__WHAT YOU ARE ASKED TO DO__.
Working from the top of the listing below, retype each line through the line containing "small object (say...10", both included, with no pictures.

__SUPPLIED RECORDS__.

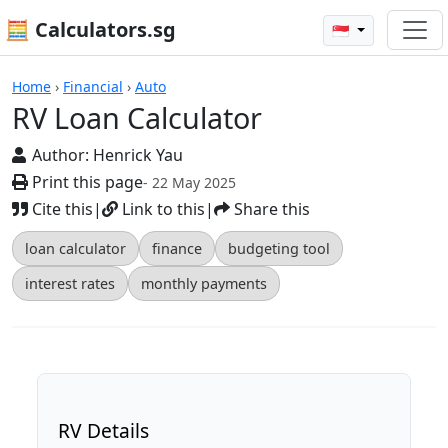
🧮 Calculators.sg
🇸🇬
RV Loan Calculator
Home
›
Financial
›
Auto
RV Loan Calculator
Author:
Henrick Yau
Print this page
- 22 May 2025
Cite this
|
Link to this
|
Share this
loan calculator
finance
budgeting tool
interest rates
monthly payments
RV Details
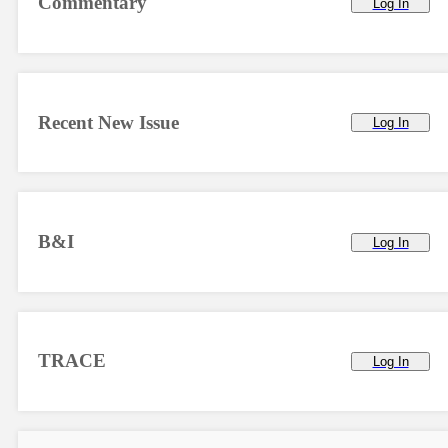
Commentary
Log In
Recent New Issue
Log In
B&I
Log In
TRACE
Log In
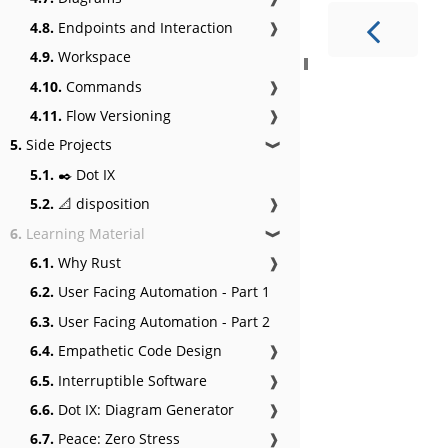
4.8.
Endpoints and Interaction
❱
4.9.
Workspace
4.10.
Commands
❱
4.11.
Flow Versioning
❱
5.
Side Projects
❱
5.1.
✒️ Dot IX
5.2.
📐 disposition
❱
6.
Learning Material
❱
6.1.
Why Rust
❱
6.2.
User Facing Automation - Part 1
6.3.
User Facing Automation - Part 2
6.4.
Empathetic Code Design
❱
6.5.
Interruptible Software
❱
6.6.
Dot IX: Diagram Generator
❱
6.7.
Peace: Zero Stress
❱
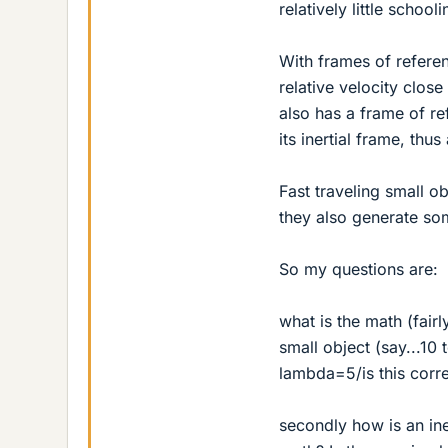
relatively little schooli
With frames of referen
relative velocity close
also has a frame of ref
its inertial frame, thu
Fast traveling small ob
they also generate so
So my questions are:
what is the math (fairl
small object (say...10 
lambda=5/is this corr
secondly how is an ine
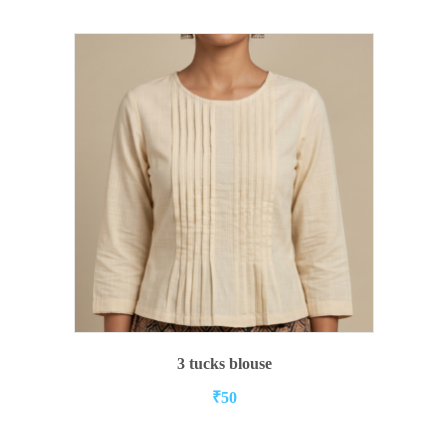
ADD TO CART
3 tucks blouse
₹
50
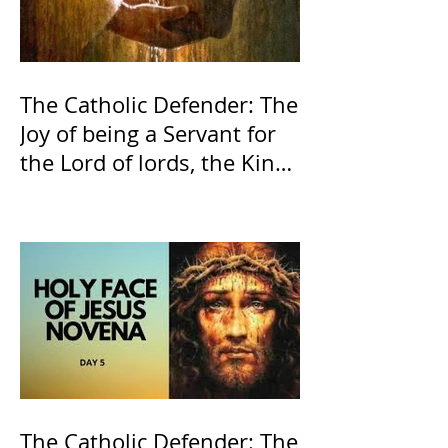
The Catholic Defender: The
Joy of being a Servant for
the Lord of lords, the King
of Kings and His Mother
and ours The Virgin Mary
The Catholic Defender: The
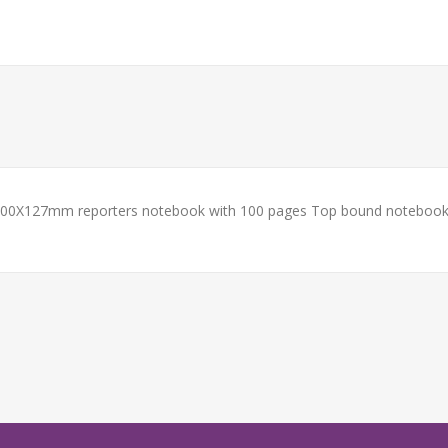
. 200X127mm reporters notebook with 100 pages Top bound notebook 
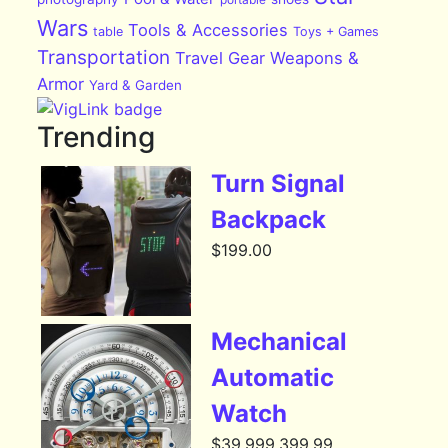
Wars
Tools & Accessories
table
Toys + Games
Transportation
Travel Gear
Weapons &
Armor
Yard & Garden
Trending
Turn Signal
Backpack
$
199.00
Mechanical
Automatic
Watch
$
39,999,399.99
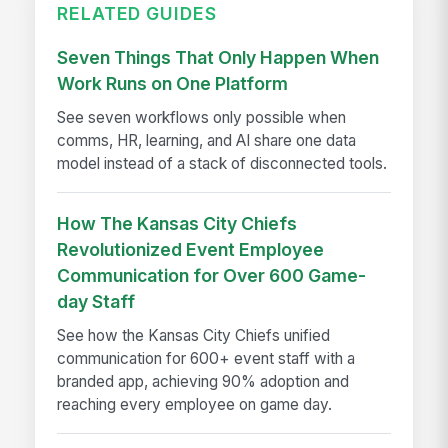
RELATED GUIDES
Seven Things That Only Happen When
Work Runs on One Platform
See seven workflows only possible when
comms, HR, learning, and AI share one data
model instead of a stack of disconnected tools.
How The Kansas City Chiefs
Revolutionized Event Employee
Communication for Over 600 Game-
day Staff
See how the Kansas City Chiefs unified
communication for 600+ event staff with a
branded app, achieving 90% adoption and
reaching every employee on game day.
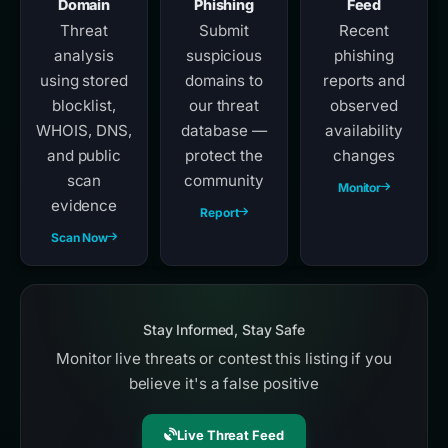
Domain
Phishing
Feed
Threat
Submit
Recent
analysis
suspicious
phishing
using stored
domains to
reports and
blocklist,
our threat
observed
WHOIS, DNS,
database —
availability
and public
protect the
changes
scan
community
Monitor
evidence
Report
Scan Now
Stay Informed, Stay Safe
Monitor live threats or contest this listing if you
believe it's a false positive
Live Threat Feed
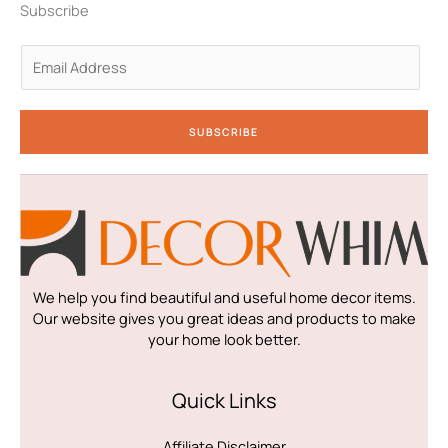
n
a
k
Subscribe
-
m
-
i
f
n
E
m
a
i
SUBSCRIBE
l
*
We help you find beautiful and useful home decor items.
Our website gives you great ideas and products to make
your home look better.
Quick Links
Affiliate Disclaimer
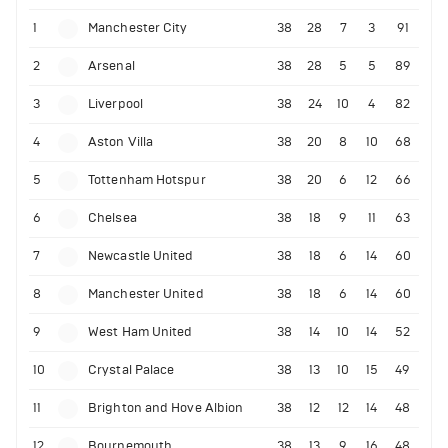
1
Manchester City
38
28
7
3
91
2
Arsenal
38
28
5
5
89
3
Liverpool
38
24
10
4
82
4
Aston Villa
38
20
8
10
68
5
Tottenham Hotspur
38
20
6
12
66
6
Chelsea
38
18
9
11
63
7
Newcastle United
38
18
6
14
60
8
Manchester United
38
18
6
14
60
9
West Ham United
38
14
10
14
52
10
Crystal Palace
38
13
10
15
49
11
Brighton and Hove Albion
38
12
12
14
48
12
Bournemouth
38
13
9
16
48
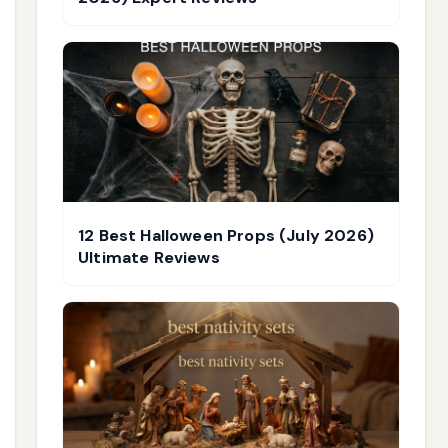
12 Best Halloween Props (July 2026)
Ultimate Reviews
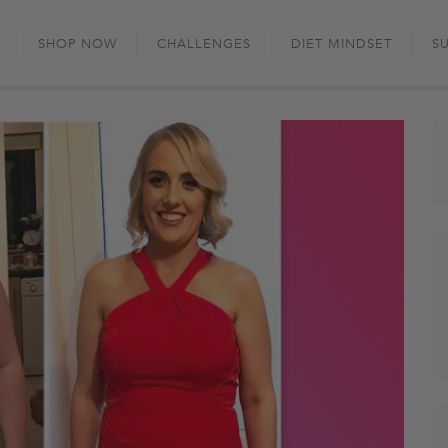
Skip
to
SHOP NOW
CHALLENGES
DIET MINDSET
S
content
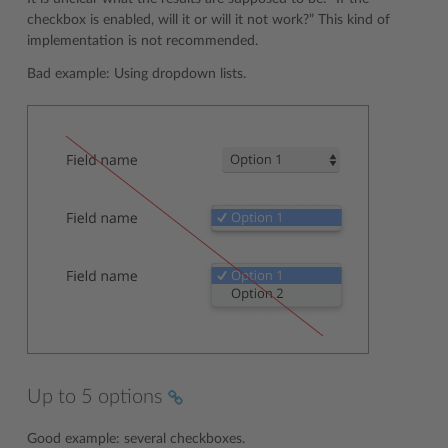
checkbox is enabled, will it or will it not work?” This kind of
implementation is not recommended.
Bad example: Using dropdown lists.
Up to 5 options
Good example: several checkboxes.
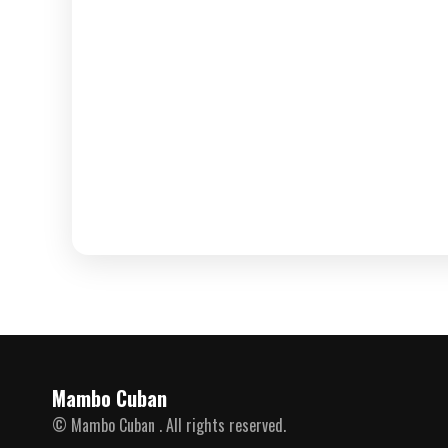
Mambo Cuban
© Mambo Cuban . All rights reserved.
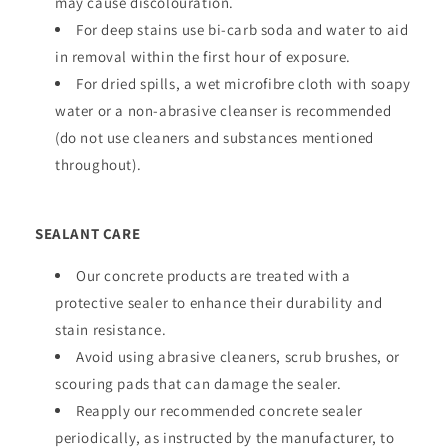
may cause discolouration.
For deep stains use bi-carb soda and water to aid
in removal within the first hour of exposure.
For dried spills, a wet microfibre cloth with soapy
water or a non-abrasive cleanser is recommended
(do not use cleaners and substances mentioned
throughout).
SEALANT CARE
Our concrete products are treated with a
protective sealer to enhance their durability and
stain resistance.
Avoid using abrasive cleaners, scrub brushes, or
scouring pads that can damage the sealer.
Reapply our recommended concrete sealer
periodically, as instructed by the manufacturer, to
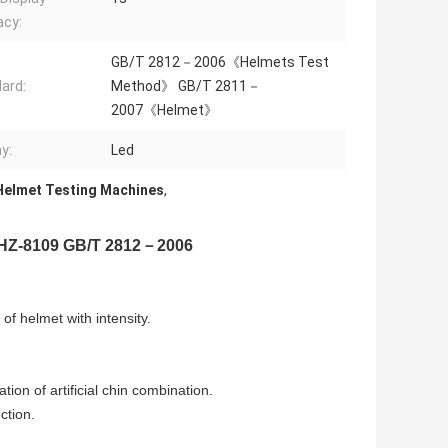
acy:
GB/T 2812－2006《Helmets Test
ard:
Method》 GB/T 2811－
2007《Helmet》
y:
Led
Helmet Testing Machines
,
r HZ-8109 GB/T 2812－2006
of helmet with intensity.
tion of artificial chin combination.
ction.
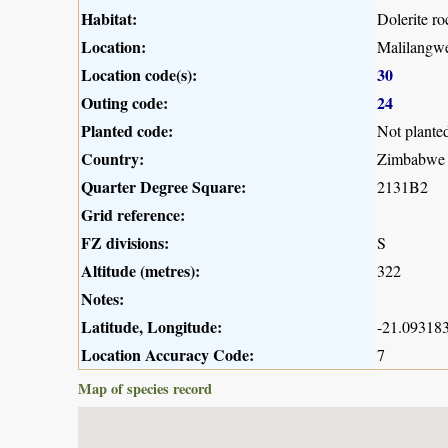
Habitat:
Dolerite r
Location:
Malilangwe
Location code(s):
30
Outing code:
24
Planted code:
Not plante
Country:
Zimbabwe
Quarter Degree Square:
2131B2
Grid reference:
FZ divisions:
S
Altitude (metres):
322
Notes:
Latitude, Longitude:
-21.093183
Location Accuracy Code:
7
Map of species record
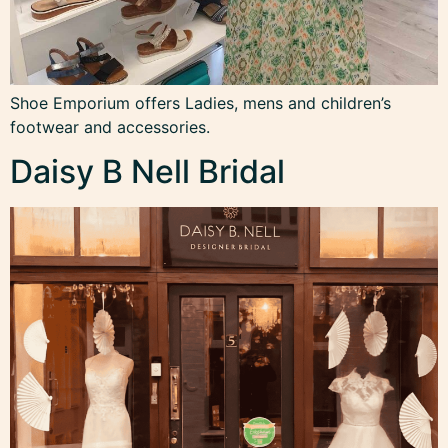
Shoe Emporium offers Ladies, mens and children’s
footwear and accessories.
Daisy B Nell Bridal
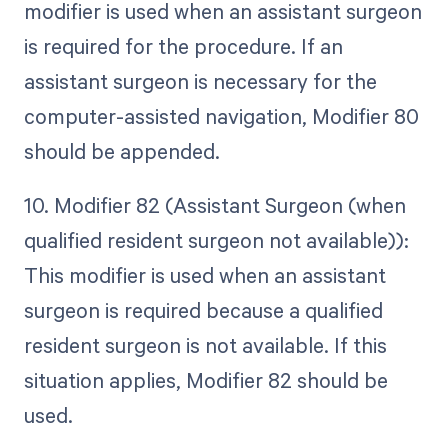
modifier is used when an assistant surgeon
is required for the procedure. If an
assistant surgeon is necessary for the
computer-assisted navigation, Modifier 80
should be appended.
10. Modifier 82 (Assistant Surgeon (when
qualified resident surgeon not available)):
This modifier is used when an assistant
surgeon is required because a qualified
resident surgeon is not available. If this
situation applies, Modifier 82 should be
used.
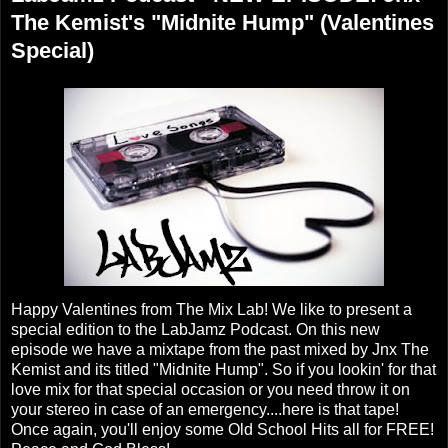
The Kemist's "Midnite Hump" (Valentines
Special)
Happy Valentines from The Mix Lab! We like to present a
special edition to the LabJamz Podcast. On this new
episode we have a mixtape from the past mixed by Jnx The
Kemist and its titled "Midnite Hump". So if you lookin' for that
love mix for that special occasion or you need throw it on
your stereo in case of an emergency....here is that tape!
Once again, you'll enjoy some Old School Hits all for FREE!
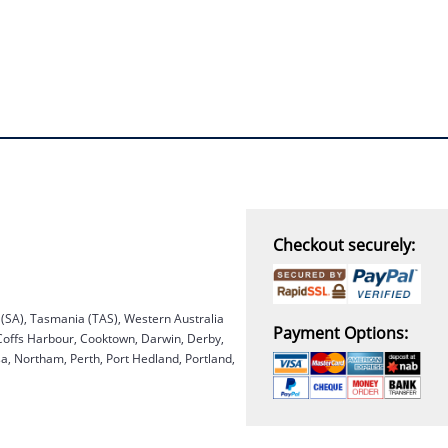
Checkout securely:
a (SA), Tasmania (TAS), Western Australia
Payment Options:
 Coffs Harbour, Cooktown, Darwin, Derby,
, Northam, Perth, Port Hedland, Portland,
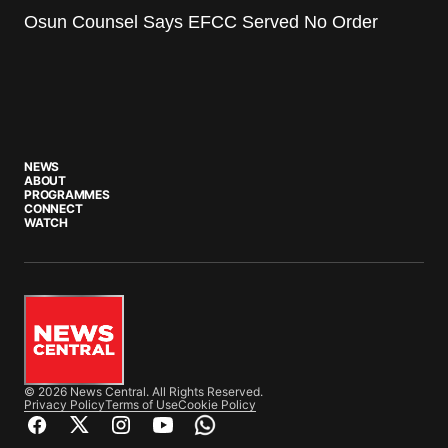
Osun Counsel Says EFCC Served No Order
NEWS
ABOUT
PROGRAMMES
CONNECT
WATCH
© 2026 News Central. All Rights Reserved.
Privacy Policy
Terms of Use
Cookie Policy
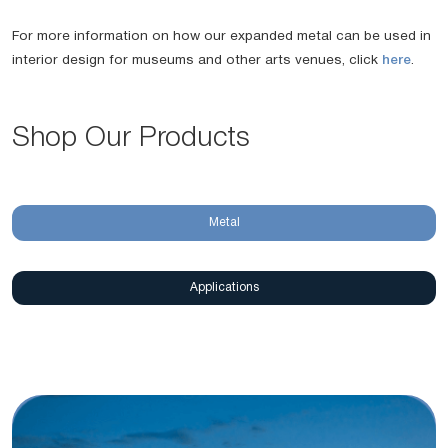
For more information on how our expanded metal can be used in
interior design for museums and other arts venues, click
here
.
Shop Our Products
Metal
Applications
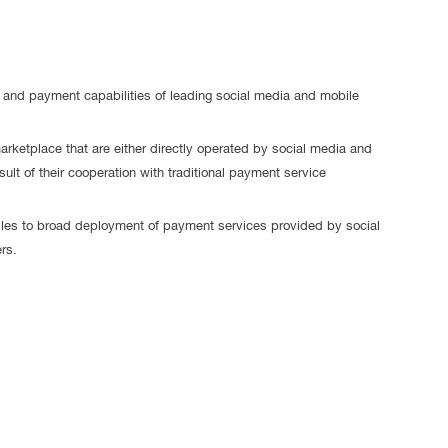
se, and payment capabilities of leading social media and mobile
arketplace that are either directly operated by social media and
ult of their cooperation with traditional payment service
les to broad deployment of payment services provided by social
rs.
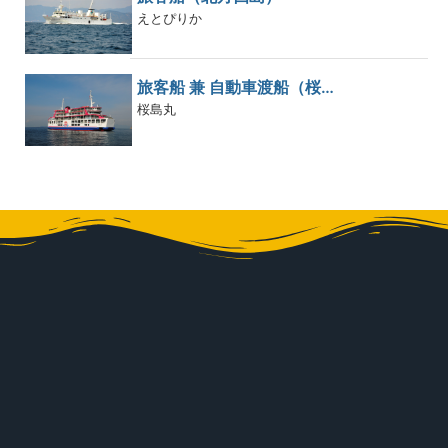
えとぴりか
旅客船 兼 自動車渡船（桜…
桜島丸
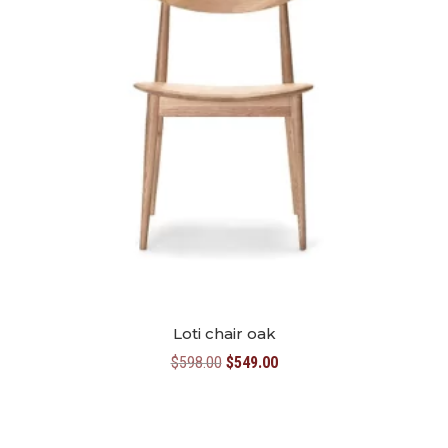
Loti chair oak
Original
Current
$
598.00
$
549.00
price
price
was:
is:
$598.00.
$549.00.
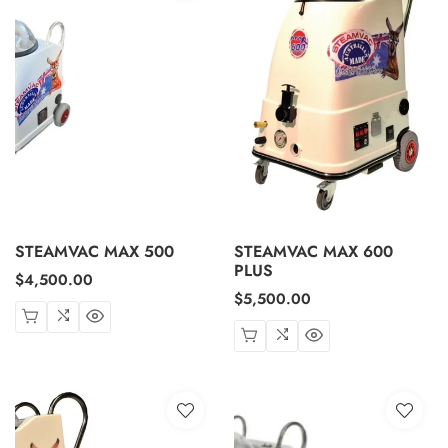
STEAMVAC MAX 500
STEAMVAC MAX 600
PLUS
Regular
$4,500.00
Regular
$5,500.00
price
price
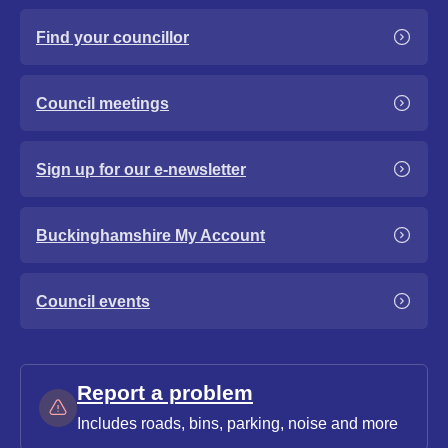
Find your councillor
Council meetings
Sign up for our e-newsletter
Buckinghamshire My Account
Council events
Report a problem
Includes roads, bins, parking, noise and more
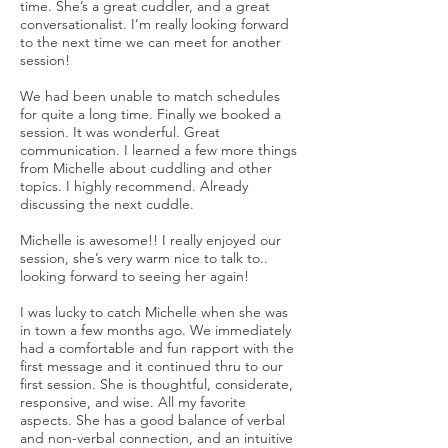
time. She’s a great cuddler, and a great
conversationalist. I’m really looking forward
to the next time we can meet for another
session!
We had been unable to match schedules
for quite a long time. Finally we booked a
session. It was wonderful. Great
communication. I learned a few more things
from Michelle about cuddling and other
topics. I highly recommend. Already
discussing the next cuddle.
Michelle is awesome!! I really enjoyed our
session, she’s very warm nice to talk to..
looking forward to seeing her again!
I was lucky to catch Michelle when she was
in town a few months ago. We immediately
had a comfortable and fun rapport with the
first message and it continued thru to our
first session. She is thoughtful, considerate,
responsive, and wise. All my favorite
aspects. She has a good balance of verbal
and non-verbal connection, and an intuitive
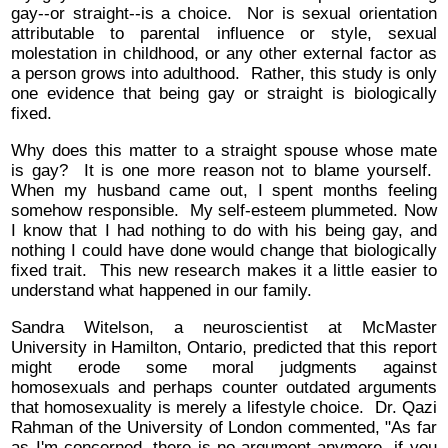
gay--or straight--is a choice. Nor is sexual orientation
attributable to parental influence or style, sexual
molestation in childhood, or any other external factor as
a person grows into adulthood. Rather, this study is only
one evidence that being gay or straight is biologically
fixed.
Why does this matter to a straight spouse whose mate
is gay? It is one more reason not to blame yourself.
When my husband came out, I spent months feeling
somehow responsible. My self-esteem plummeted. Now
I know that I had nothing to do with his being gay, and
nothing I could have done would change that biologically
fixed trait. This new research makes it a little easier to
understand what happened in our family.
Sandra Witelson, a neuroscientist at McMaster
University in Hamilton, Ontario, predicted that this report
might erode some moral judgments against
homosexuals and perhaps counter outdated arguments
that homosexuality is merely a lifestyle choice. Dr. Qazi
Rahman of the University of London commented, "As far
as I'm concerned, there is no argument anymore--if you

__ANSWER BOX__.
🧮 Calculators.sg
🇸🇬
RV Loan Calculator
Home
›
Financial
›
Auto
RV Loan Calculator
Author:
Henrick Yau
Print this page
- 22 May 2025
Cite this
|
Link to this
|
Share this
loan calculator
finance
budgeting tool
interest rates
monthly payments
RV Details
Commentary
Log In
Recent New Issue
Log In
B&I
Log In
TRACE
Log In
4.8.
Endpoints and Interaction
❱
4.9.
Workspace
4.10.
Commands
❱
4.11.
Flow Versioning
❱
5.
Side Projects
❱
5.1.
✒️ Dot IX
5.2.
📐 disposition
❱
6.
Learning Material
❱
6.1.
Why Rust
❱
6.2.
User Facing Automation - Part 1
6.3.
User Facing Automation - Part 2
6.4.
Empathetic Code Design
❱
6.5.
Interruptible Software
❱
6.6.
Dot IX: Diagram Generator
❱
6.7.
Peace: Zero Stress
❱
relatively little schooli
With frames of referen
relative velocity close
also has a frame of ref
its inertial frame, thu
Fast traveling small ob
they also generate so
So my questions are:
what is the math (fairl
small object (say...10 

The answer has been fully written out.